**What needs to be done:** Pick out all lines in the listing holding the string "WooCommerce" and copy them.

**Provided material:**
>>>
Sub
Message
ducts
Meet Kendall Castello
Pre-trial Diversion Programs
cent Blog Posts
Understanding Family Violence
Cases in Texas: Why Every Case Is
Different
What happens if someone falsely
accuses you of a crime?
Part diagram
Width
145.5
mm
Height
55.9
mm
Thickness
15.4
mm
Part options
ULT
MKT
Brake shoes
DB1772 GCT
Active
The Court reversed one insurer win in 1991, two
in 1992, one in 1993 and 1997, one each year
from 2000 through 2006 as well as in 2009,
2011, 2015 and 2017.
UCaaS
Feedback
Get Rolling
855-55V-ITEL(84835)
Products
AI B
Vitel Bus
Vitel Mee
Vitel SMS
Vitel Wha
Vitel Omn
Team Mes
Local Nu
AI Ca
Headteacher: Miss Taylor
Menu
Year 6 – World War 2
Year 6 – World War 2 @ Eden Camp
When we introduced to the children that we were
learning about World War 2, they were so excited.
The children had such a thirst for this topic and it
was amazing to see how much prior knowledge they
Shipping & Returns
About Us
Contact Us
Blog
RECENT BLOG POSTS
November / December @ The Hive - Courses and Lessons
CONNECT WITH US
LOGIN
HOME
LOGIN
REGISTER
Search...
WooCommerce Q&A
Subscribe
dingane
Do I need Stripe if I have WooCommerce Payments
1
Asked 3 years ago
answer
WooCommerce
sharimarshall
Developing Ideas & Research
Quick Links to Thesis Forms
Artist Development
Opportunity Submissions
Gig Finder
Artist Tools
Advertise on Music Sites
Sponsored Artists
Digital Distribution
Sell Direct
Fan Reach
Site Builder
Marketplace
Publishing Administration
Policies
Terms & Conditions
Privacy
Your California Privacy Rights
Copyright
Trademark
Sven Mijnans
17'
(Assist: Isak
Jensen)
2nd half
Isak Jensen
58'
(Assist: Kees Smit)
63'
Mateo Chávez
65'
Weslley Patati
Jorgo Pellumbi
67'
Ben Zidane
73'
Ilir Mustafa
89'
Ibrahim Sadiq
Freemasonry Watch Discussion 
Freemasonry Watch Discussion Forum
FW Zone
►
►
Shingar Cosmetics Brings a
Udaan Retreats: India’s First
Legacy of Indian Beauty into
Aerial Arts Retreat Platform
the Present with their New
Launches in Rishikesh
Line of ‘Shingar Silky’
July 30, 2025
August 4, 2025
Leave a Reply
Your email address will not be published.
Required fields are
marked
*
<<<
**Answer to this task:**
WooCommerce Q&A
Do I need Stripe if I have WooCommerce Payments
WooCommerce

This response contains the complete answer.